====== RECORDS PROVIDED
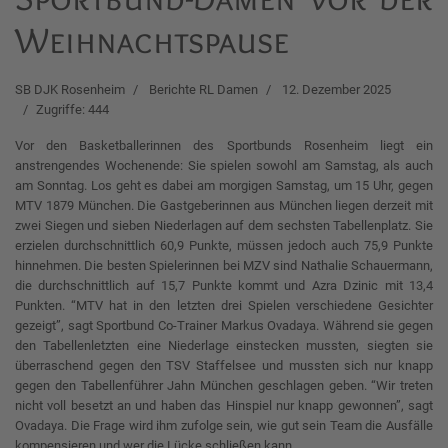
Weihnachtspause
SB DJK Rosenheim
Berichte RL Damen
12. Dezember 2025
Zugriffe: 444
Vor den Basketballerinnen des Sportbunds Rosenheim liegt ein
anstrengendes Wochenende: Sie spielen sowohl am Samstag, als auch
am Sonntag. Los geht es dabei am morgigen Samstag, um 15 Uhr, gegen
MTV 1879 München. Die Gastgeberinnen aus München liegen derzeit mit
zwei Siegen und sieben Niederlagen auf dem sechsten Tabellenplatz. Sie
erzielen durchschnittlich 60,9 Punkte, müssen jedoch auch 75,9 Punkte
hinnehmen. Die besten Spielerinnen bei MZV sind Nathalie Schauermann,
die durchschnittlich auf 15,7 Punkte kommt und Azra Dzinic mit 13,4
Punkten. “MTV hat in den letzten drei Spielen verschiedene Gesichter
gezeigt”, sagt Sportbund Co-Trainer Markus Ovadaya. Während sie gegen
den Tabellenletzten eine Niederlage einstecken mussten, siegten sie
überraschend gegen den TSV Staffelsee und mussten sich nur knapp
gegen den Tabellenführer Jahn München geschlagen geben. “Wir treten
nicht voll besetzt an und haben das Hinspiel nur knapp gewonnen”, sagt
Ovadaya. Die Frage wird ihm zufolge sein, wie gut sein Team die Ausfälle
kompensieren und wer die Lücke schließen kann.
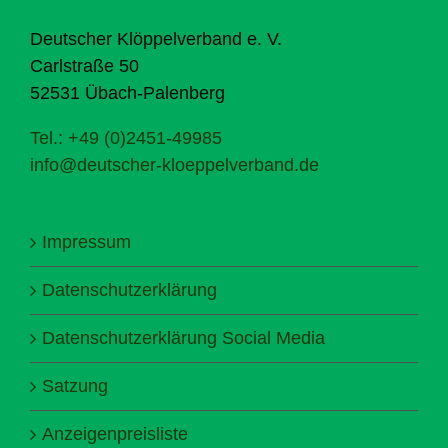
Deutscher Klöppelverband e. V.
Carlstraße 50
52531 Übach-Palenberg
Tel.: +49 (0)2451-49985
info@deutscher-kloeppelverband.de
Impressum
Datenschutzerklärung
Datenschutzerklärung Social Media
Satzung
Anzeigenpreisliste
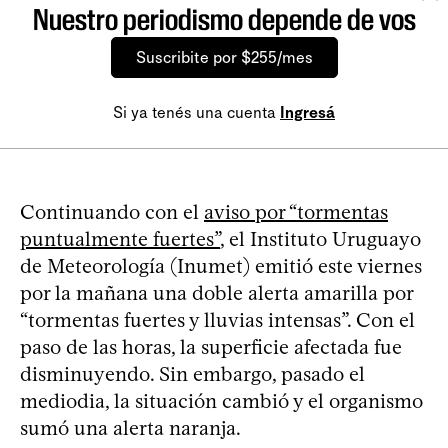
Nuestro periodismo depende de vos
Suscribite por $255/mes
Si ya tenés una cuenta
Ingresá
Continuando con el
aviso por “tormentas
puntualmente fuertes”
, el Instituto Uruguayo
de Meteorología (Inumet) emitió este viernes
por la mañana una doble alerta amarilla por
“tormentas fuertes y lluvias intensas”. Con el
paso de las horas, la superficie afectada fue
disminuyendo. Sin embargo, pasado el
mediodia, la situación cambió y el organismo
sumó una alerta naranja.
============
■ **EXERCISE DIRECTIONS**:
Nothing but the pictures should be left out when the records are retyped exactly.

■ **EXERCISE RESPONSE**:
Weihnachtspause
SB DJK Rosenheim
Berichte RL Damen
12. Dezember 2025
Zugriffe: 444
Vor den Basketballerinnen des Sportbunds Rosenheim liegt ein
anstrengendes Wochenende: Sie spielen sowohl am Samstag, als auch
am Sonntag. Los geht es dabei am morgigen Samstag, um 15 Uhr, gegen
MTV 1879 München. Die Gastgeberinnen aus München liegen derzeit mit
zwei Siegen und sieben Niederlagen auf dem sechsten Tabellenplatz. Sie
erzielen durchschnittlich 60,9 Punkte, müssen jedoch auch 75,9 Punkte
hinnehmen. Die besten Spielerinnen bei MZV sind Nathalie Schauermann,
die durchschnittlich auf 15,7 Punkte kommt und Azra Dzinic mit 13,4
Punkten. “MTV hat in den letzten drei Spielen verschiedene Gesichter
gezeigt”, sagt Sportbund Co-Trainer Markus Ovadaya. Während sie gegen
den Tabellenletzten eine Niederlage einstecken mussten, siegten sie
überraschend gegen den TSV Staffelsee und mussten sich nur knapp
gegen den Tabellenführer Jahn München geschlagen geben. “Wir treten
nicht voll besetzt an und haben das Hinspiel nur knapp gewonnen”, sagt
Ovadaya. Die Frage wird ihm zufolge sein, wie gut sein Team die Ausfälle
kompensieren und wer die Lücke schließen kann.
Deutscher Klöppelverband e. V.
Carlstraße 50
52531 Übach-Palenberg
Tel.: +49 (0)2451-49985
info@deutscher-kloeppelverband.de
Impressum
Datenschutzerklärung
Datenschutzerklärung Social Media
Satzung
Anzeigenpreisliste
Nuestro periodismo depende de vos
Suscribite por $255/mes
Si ya tenés una cuenta
Ingresá
Continuando con el
aviso por “tormentas
puntualmente fuertes”
, el Instituto Uruguayo
de Meteorología (Inumet) emitió este viernes
por la mañana una doble alerta amarilla por
“tormentas fuertes y lluvias intensas”. Con el
paso de las horas, la superficie afectada fue
disminuyendo. Sin embargo, pasado el
mediodia, la situación cambió y el organismo
sumó una alerta naranja.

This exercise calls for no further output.